現場監督が下請け企業に架空発注をして裏金を作るのに、なぜバレやすい人数の水増しをしたのか。
人数か単価か
技術の話ではありませんが、建設業の経済・会計について知っておくことは、建築生産を考えるうえでも役に立ちます。
報道内容の要旨は次のようなところです。
清水建設が福島第一原発1号機の建屋カバーの解体工事において、実際には20人しか作業員がいないにもかかわらず、22人が働いたことにして、3年間で約1500人工の作業員を水増しし、約4000万円分を余分に東京電力から受け取った。
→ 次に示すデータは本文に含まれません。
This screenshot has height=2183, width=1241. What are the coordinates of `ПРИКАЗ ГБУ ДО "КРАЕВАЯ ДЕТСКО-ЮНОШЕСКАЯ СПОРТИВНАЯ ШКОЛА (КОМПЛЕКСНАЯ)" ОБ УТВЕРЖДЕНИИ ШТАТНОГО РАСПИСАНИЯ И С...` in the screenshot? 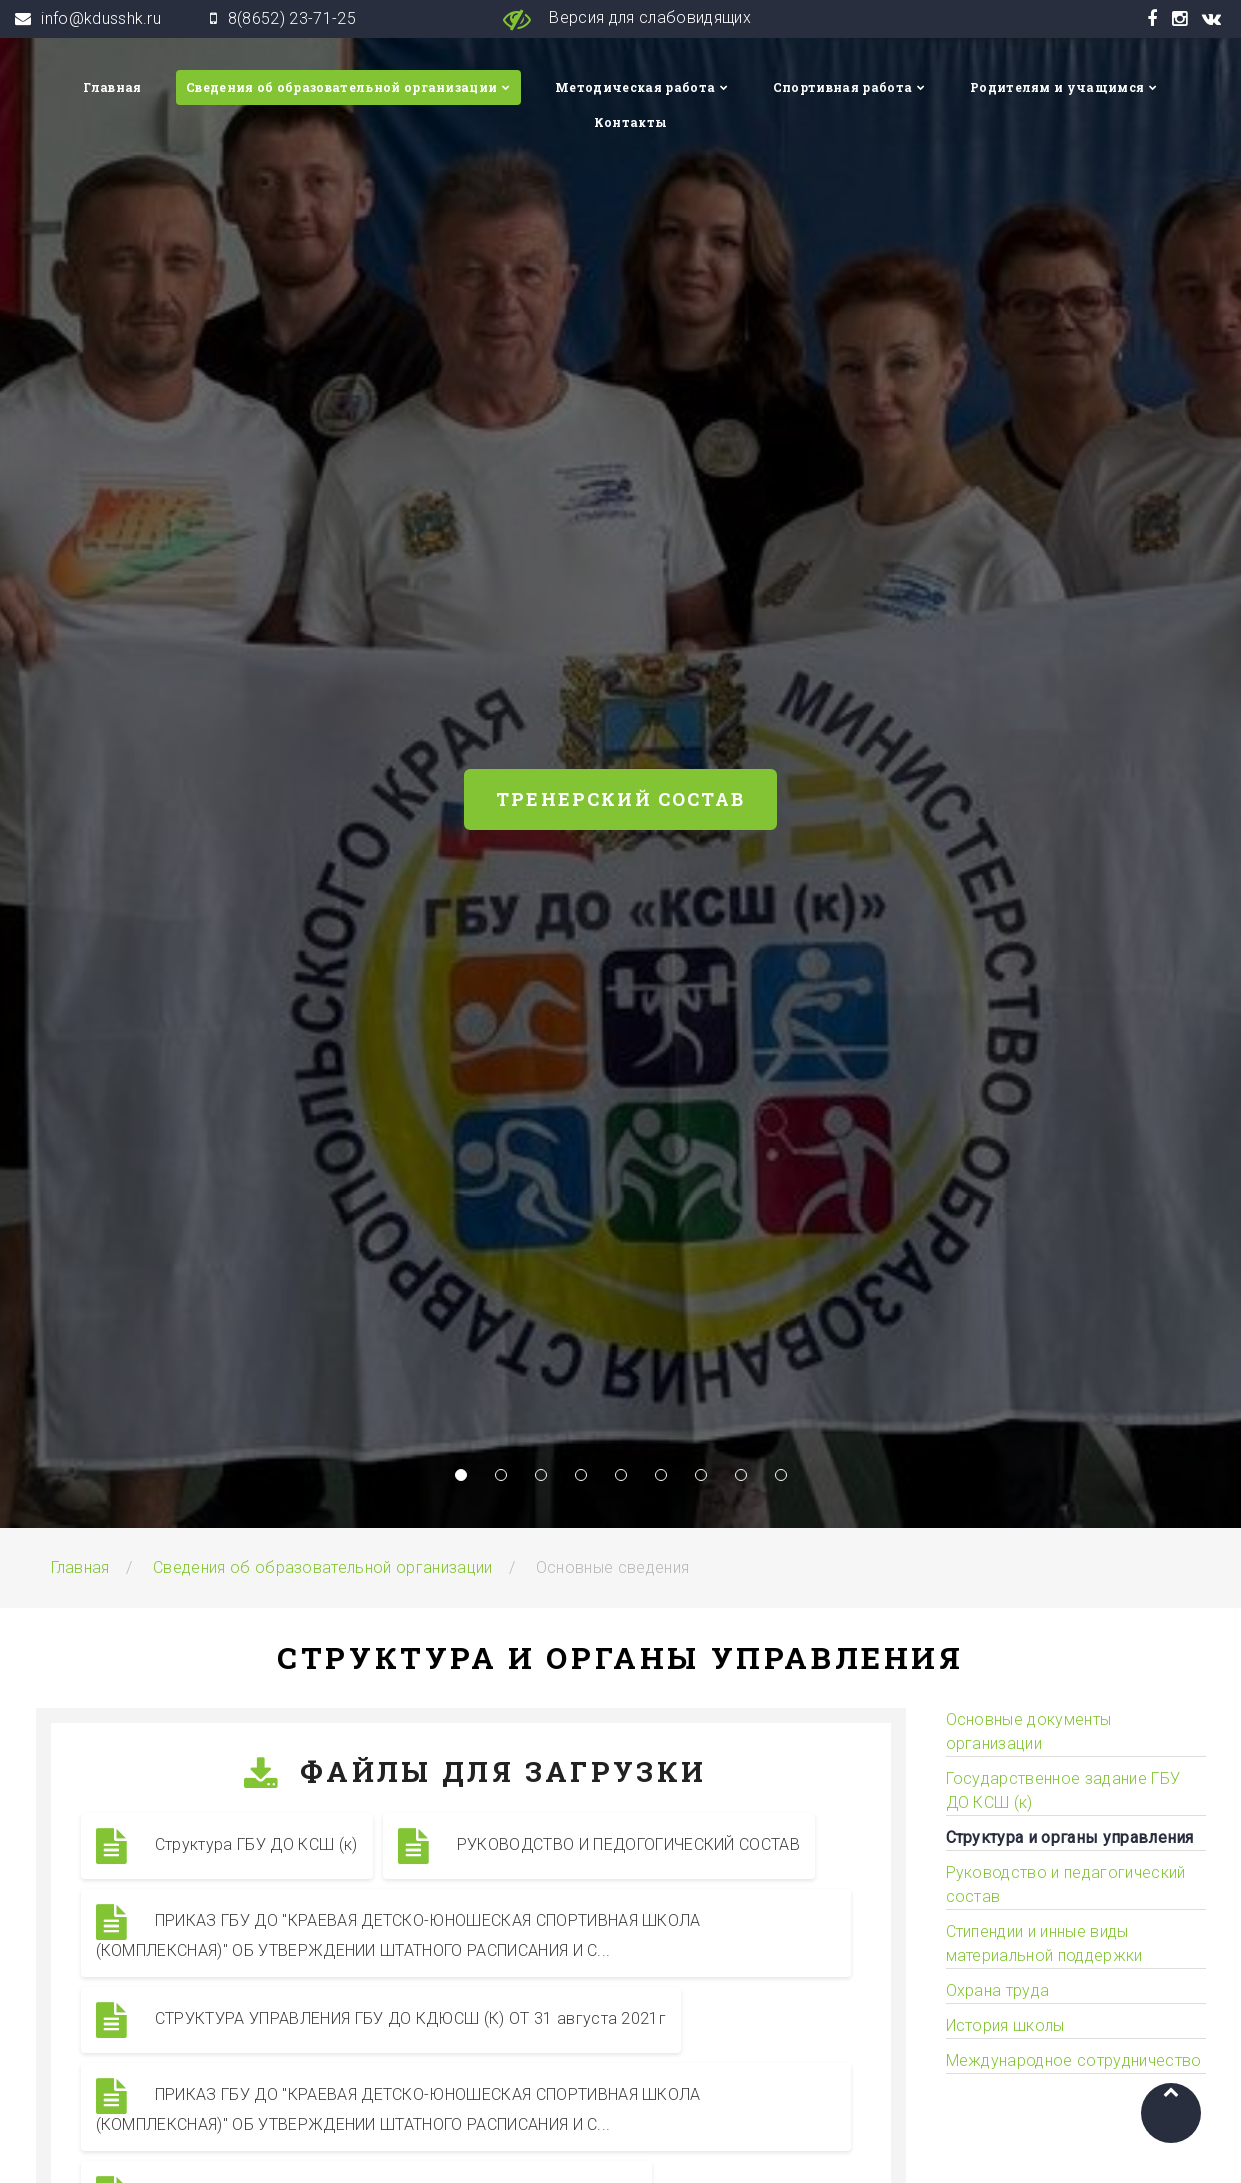 It's located at (398, 1932).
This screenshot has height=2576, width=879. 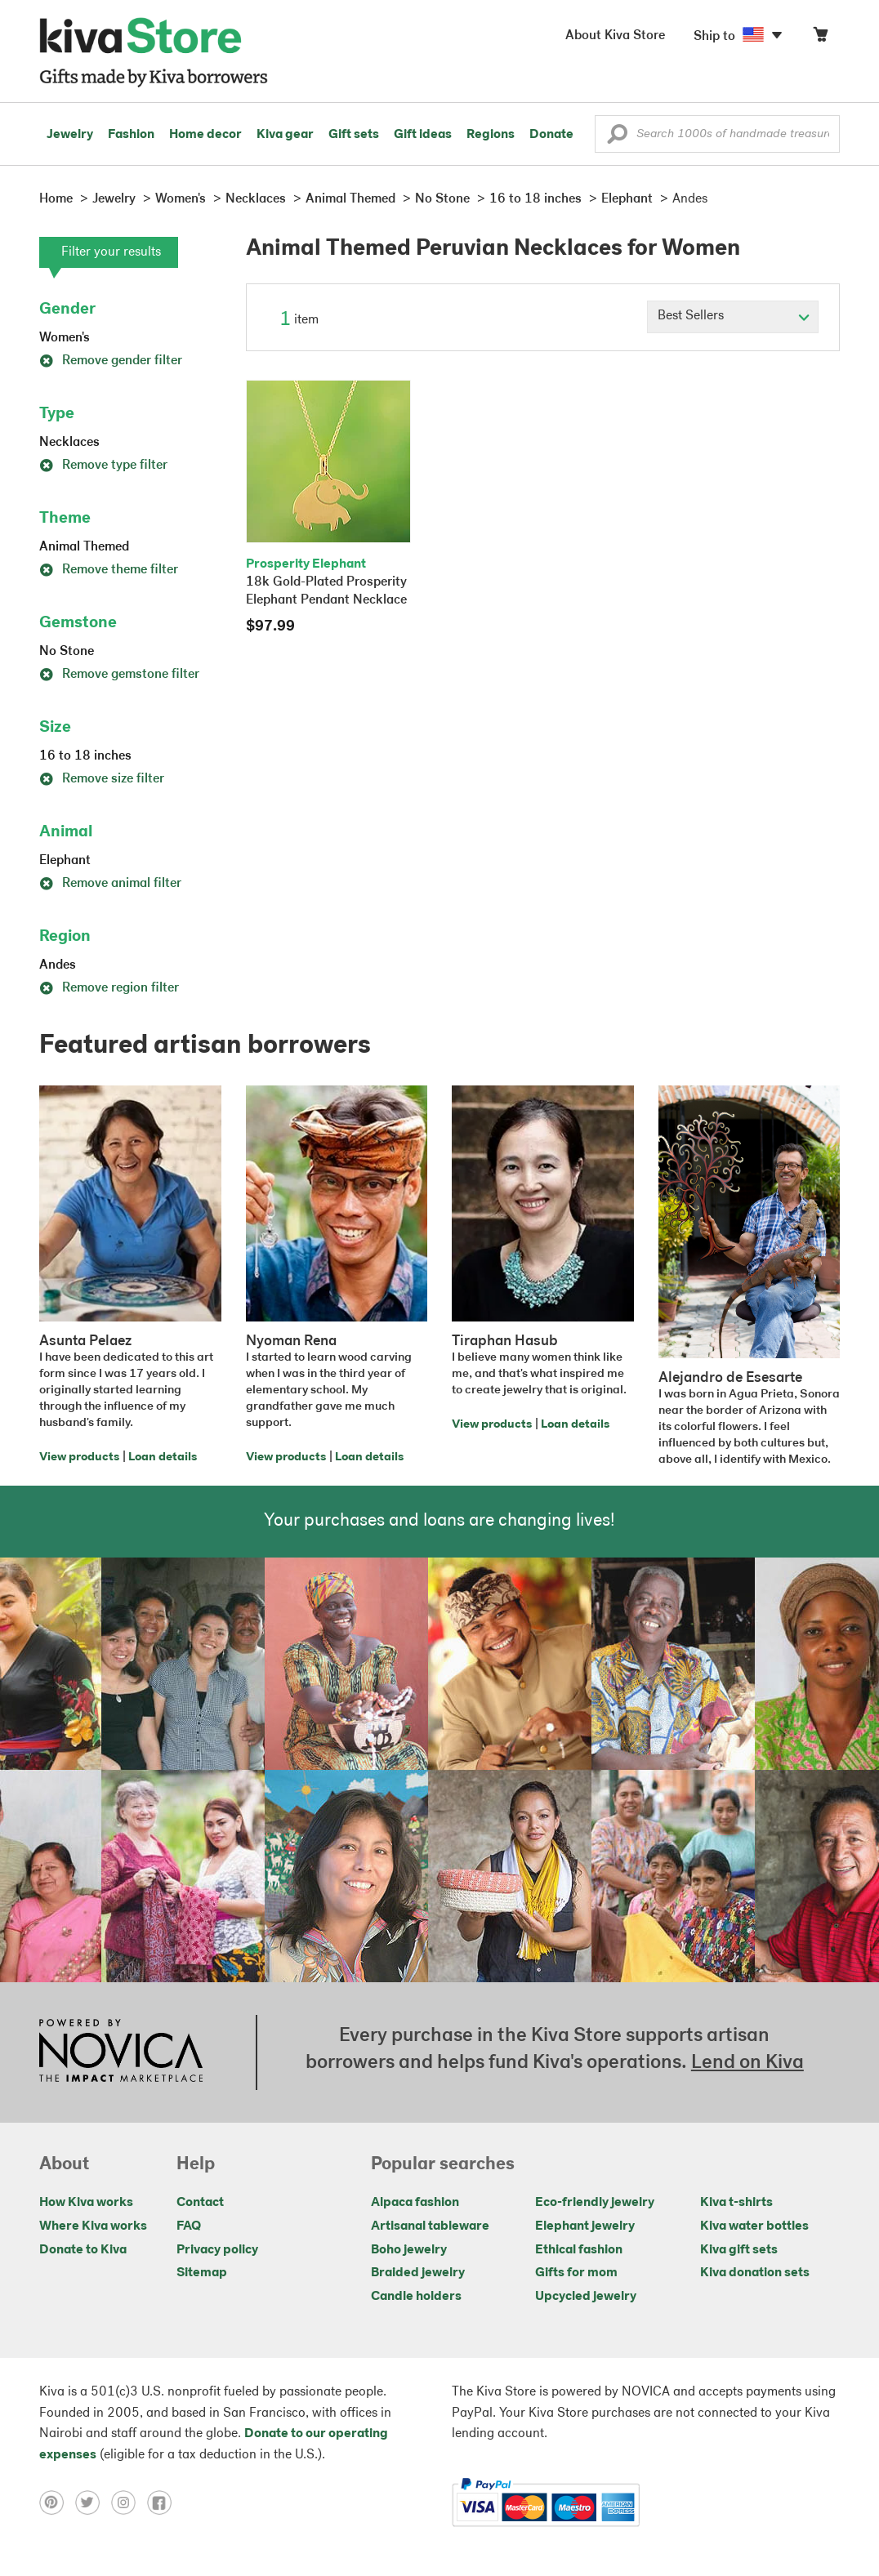 I want to click on Kiva t-shirts, so click(x=736, y=2202).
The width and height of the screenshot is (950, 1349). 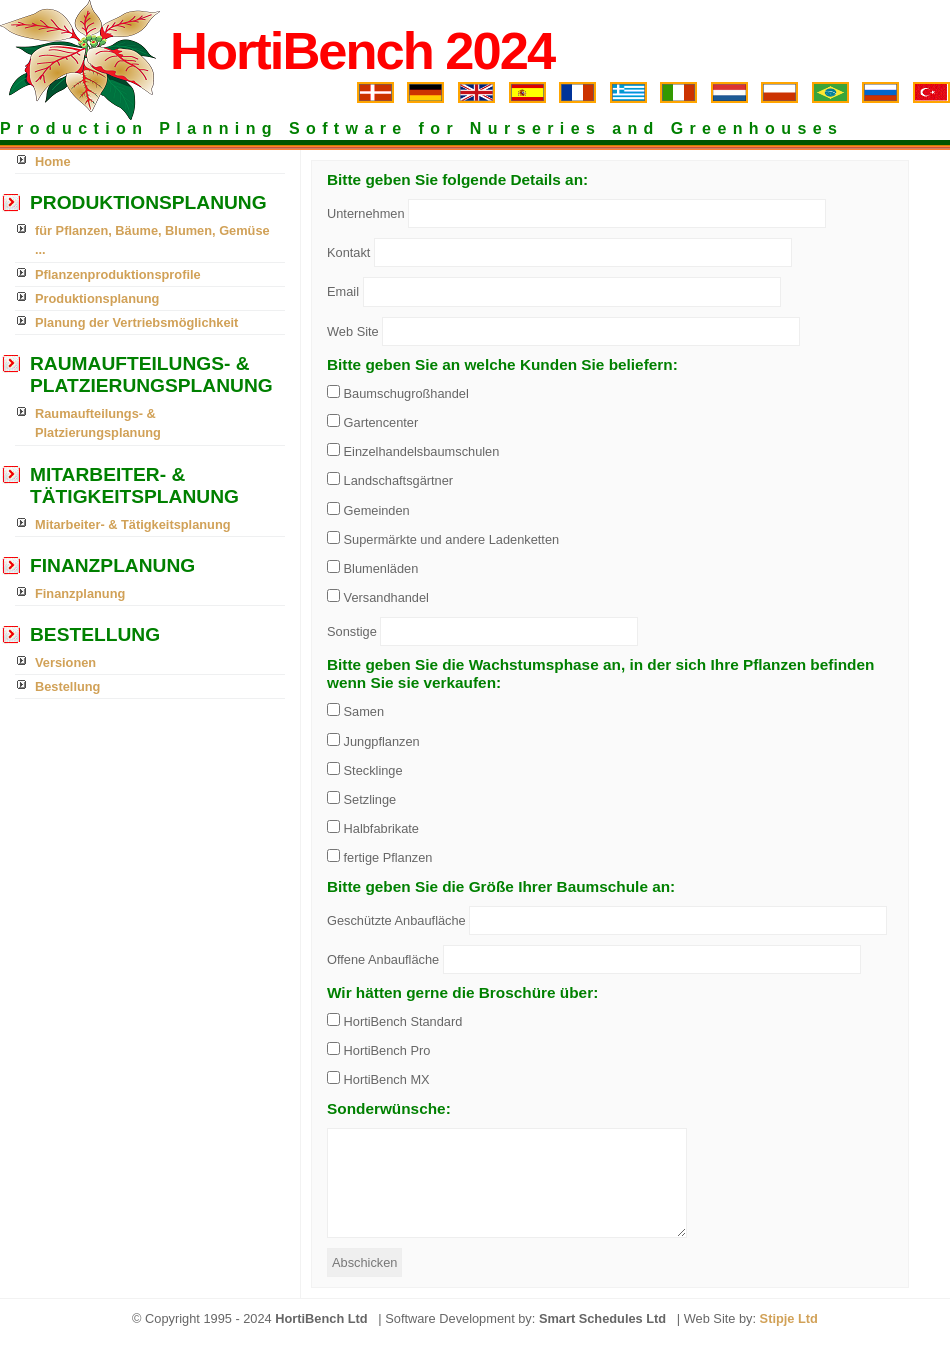 What do you see at coordinates (133, 524) in the screenshot?
I see `Mitarbeiter- & Tätigkeitsplanung` at bounding box center [133, 524].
事実関係の調査は、別のソースに委ねることにしまして、ここでは「なんで、バレやすい人数の水増しをしたんだろう?」ということについて考えます。
存在しない人を存在することにすれば、あとで調べたときに簡単に足がつくであろうことは想像できるはずです。もっとも、3年間バレなかったということを考えると、元請け、下請けが口裏を合わせるとなかなか見つからないということかもしれません。
それでも、存在しない人物を作り上げて労務を1割増やすよりは、単価を1割上げれば、合法的に下請けにお金を流すことができたはずです。
なぜ、単価でなく、人数で、水増しをしたのでしょうか。
集中購買だから
答えは、おそらく清水建設は集中購買で専門工事会社と取極め(とりきめ)をしているから、と考えられます。
取極めとは、工事着手前に、単価、施工数量あるいは工数、および請負総額を決めておく契約方法です。
集中購買とは、現場の判断で請負先(専門工事会社)や請負金額を決めるのではなく、本社の調達部のような部門が、現場からの申請に応じて、請負先と交渉して契約内容を決める方法です。現場は、専門工事会社について希望は伝えることはできるでしょうが、最終的な契約条件は調達部門が決めるため、現場の所長が勝手に単価を水増しすることはできません。
そのため、現場で水増しをしようと思えば、工数のほうをふかすしかないわけです。
集中購買は、多くの契約データをバックデータとして、業者と交渉できるため、適正な(ゼネコンの立場に立てば、できるだけ安い)契約を取りつけるために有利だとされますが、ある意味、不正の起きやすい契約業務を、利害関係のない(全社最適を考える)調達部門でまとめて行うことで、不正を防いでいるとみることもできます。
今回の架空発注も、そうした仕組みのおかげで、(遅きに失した感はありますが)あぶりだすことができた、とみることもできるわけです。
事件の経緯や、調達方法などについては、私の想像が多分に含まれますので、正しい事実関係は今後の捜査や報道に注目したいと思います。ここでは、建設業の経済について情報提供しました。
ところで、単価がわかりました
福島第一原発での工事の労務単価が分かりましたね。
線量計を持つ必要のない、放射線レベルの低い場所での作業に従事したことにされた1500人で4000万円。1人工 2万6000円程度ということです。タイベック(あの白い防護服)を着け、線量計を持って作業する場所では、さらに手当てが上乗せされるはずです。
これは、東京電力が清水建設に支払う金額ですから、元請け、下請け、孫請け、…と、契約が重層している場合、末端の作業員の給料がいくらなのかは本当のところは分かりませんが、なんとなく想像できます。
福島第一原発の除染事業は、まだまだ緒についたばかりです。